-- Listed records follows --

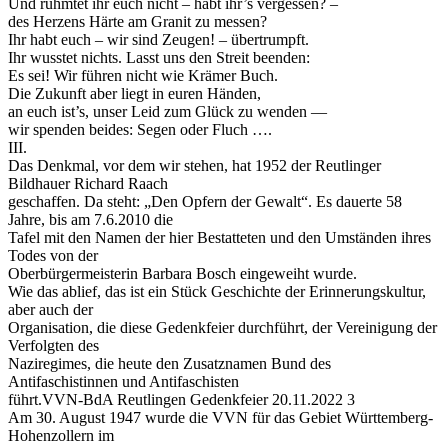
Und rühmtet ihr euch nicht – habt ihr’s vergessen? –
des Herzens Härte am Granit zu messen?
Ihr habt euch – wir sind Zeugen! – übertrumpft.
Ihr wusstet nichts. Lasst uns den Streit beenden:
Es sei! Wir führen nicht wie Krämer Buch.
Die Zukunft aber liegt in euren Händen,
an euch ist’s, unser Leid zum Glück zu wenden —
wir spenden beides: Segen oder Fluch ….
III.
Das Denkmal, vor dem wir stehen, hat 1952 der Reutlinger
Bildhauer Richard Raach
geschaffen. Da steht: „Den Opfern der Gewalt“. Es dauerte 58
Jahre, bis am 7.6.2010 die
Tafel mit den Namen der hier Bestatteten und den Umständen ihres
Todes von der
Oberbürgermeisterin Barbara Bosch eingeweiht wurde.
Wie das ablief, das ist ein Stück Geschichte der Erinnerungskultur,
aber auch der
Organisation, die diese Gedenkfeier durchführt, der Vereinigung der
Verfolgten des
Naziregimes, die heute den Zusatznamen Bund des
Antifaschistinnen und Antifaschisten
führt.VVN-BdA Reutlingen Gedenkfeier 20.11.2022 3
Am 30. August 1947 wurde die VVN für das Gebiet Württemberg-
Hohenzollern im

-- Listed records concluded --

> _Exercise aim_:
Could you give back the full listing word for word, leaving out the images?

> _Exercise solution_:
Und rühmtet ihr euch nicht – habt ihr’s vergessen? –
des Herzens Härte am Granit zu messen?
Ihr habt euch – wir sind Zeugen! – übertrumpft.
Ihr wusstet nichts. Lasst uns den Streit beenden:
Es sei! Wir führen nicht wie Krämer Buch.
Die Zukunft aber liegt in euren Händen,
an euch ist’s, unser Leid zum Glück zu wenden —
wir spenden beides: Segen oder Fluch ….
III.
Das Denkmal, vor dem wir stehen, hat 1952 der Reutlinger
Bildhauer Richard Raach
geschaffen. Da steht: „Den Opfern der Gewalt“. Es dauerte 58
Jahre, bis am 7.6.2010 die
Tafel mit den Namen der hier Bestatteten und den Umständen ihres
Todes von der
Oberbürgermeisterin Barbara Bosch eingeweiht wurde.
Wie das ablief, das ist ein Stück Geschichte der Erinnerungskultur,
aber auch der
Organisation, die diese Gedenkfeier durchführt, der Vereinigung der
Verfolgten des
Naziregimes, die heute den Zusatznamen Bund des
Antifaschistinnen und Antifaschisten
führt.VVN-BdA Reutlingen Gedenkfeier 20.11.2022 3
Am 30. August 1947 wurde die VVN für das Gebiet Württemberg-
Hohenzollern im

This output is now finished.